Throughput

Throughput is the number of operations a system can process per unit of time. It is typically expressed as requests per second or RPS, or transactions per second or TPS. It is a primary measure of a system’s capacity.

Throughput and latency are related but distinct. Latency is the time for a single operation to complete; throughput is how many operations complete per second. A system can have low latency under low load but low throughput if it cannot handle many concurrent requests. Maximising both simultaneously requires scaling horizontally, reducing blocking operations, and eliminating bottlenecks.
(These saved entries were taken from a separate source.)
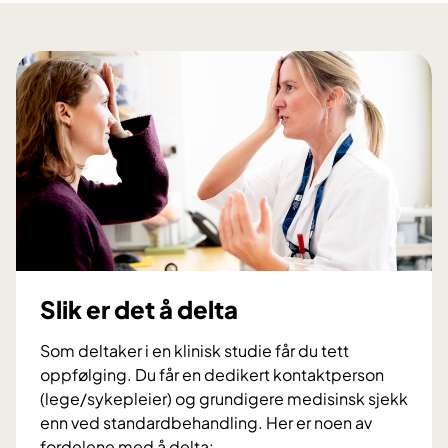
e
g
p
r
n
a
l
o
s
e
s
i
v
t
e
e
i
n
l
k
t
s
k
e
e
a
r
v
v
m
e
b
e
d
l
d
a
o
a
Slik er det å delta
k
d
r
u
-
Som deltaker i en klinisk studie får du tett
v
t
o
oppfølging. Du får en dedikert kontaktperson
e
t
g
(lege/sykepleier) og grundigere medisinsk sjekk
l
m
b
enn ved standardbehandling. Her er noen av
i
y
e
fordelene med å delta:
g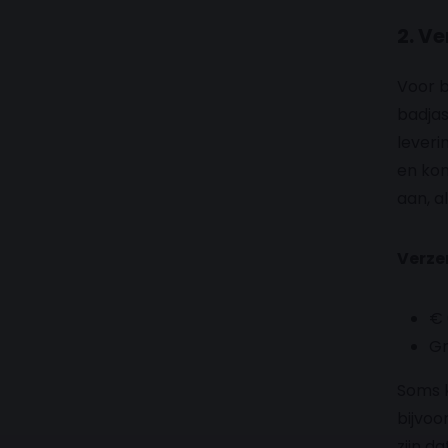
2. V
Voor b
badjas
leveri
en kom
aan, a
Verze
€ 
Gr
Soms k
bijvoo
zijn d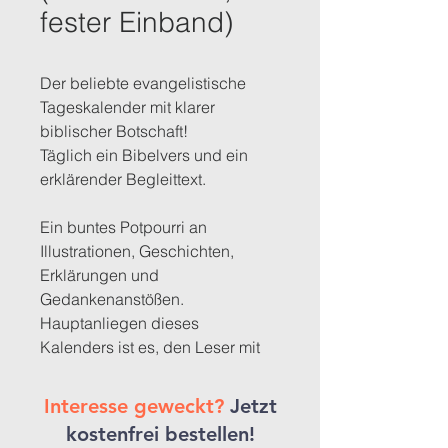
fester Einband)
Der beliebte evangelistische 
Tageskalender mit klarer 
biblischer Botschaft!
Täglich ein Bibelvers und ein 
erklärender Begleittext.
Ein buntes Potpourri an 
Illustrationen, Geschichten, 
Erklärungen und 
Gedankenanstößen. 
Hauptanliegen dieses 
Kalenders ist es, den Leser mit 
der guten Botschaft von Jesus 
Christus vertraut zu machen.
Interesse geweckt?
Jetzt
k
ostenfrei bestellen!
Neu: Mit ausführlichem Anhang!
Throughput is limited by the PHP-FPM worker pool, since each worker handles one request at a time, database connection pools, and I/O blocking. Increasing throughput involves: adding FPM workers or servers, using a read replica to offload reads, caching expensive computations, using queues to defer work, and adopting async runtimes, like Swoole, RoadRunner, FrankenPHP, etc. that serve multiple requests per worker.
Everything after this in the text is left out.